**Listed entries:**
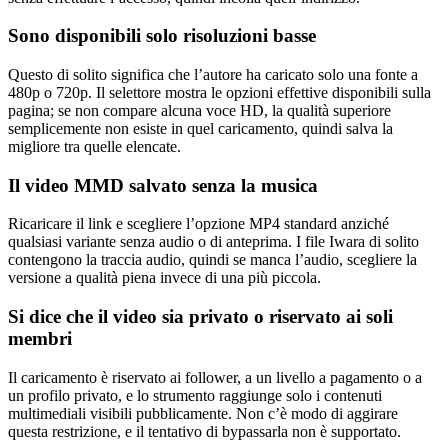
Sono disponibili solo risoluzioni basse
Questo di solito significa che l’autore ha caricato solo una fonte a
480p o 720p. Il selettore mostra le opzioni effettive disponibili sulla
pagina; se non compare alcuna voce HD, la qualità superiore
semplicemente non esiste in quel caricamento, quindi salva la
migliore tra quelle elencate.
Il video MMD salvato senza la musica
Ricaricare il link e scegliere l’opzione MP4 standard anziché
qualsiasi variante senza audio o di anteprima. I file Iwara di solito
contengono la traccia audio, quindi se manca l’audio, scegliere la
versione a qualità piena invece di una più piccola.
Si dice che il video sia privato o riservato ai soli
membri
Il caricamento è riservato ai follower, a un livello a pagamento o a
un profilo privato, e lo strumento raggiunge solo i contenuti
multimediali visibili pubblicamente. Non c’è modo di aggirare
questa restrizione, e il tentativo di bypassarla non è supportato.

**Work instructions:**
The lines in the records above that include the word "senza" must be copied out.

**Solution to the exercise:**
Il video MMD salvato senza la musica
qualsiasi variante senza audio o di anteprima. I file Iwara di solito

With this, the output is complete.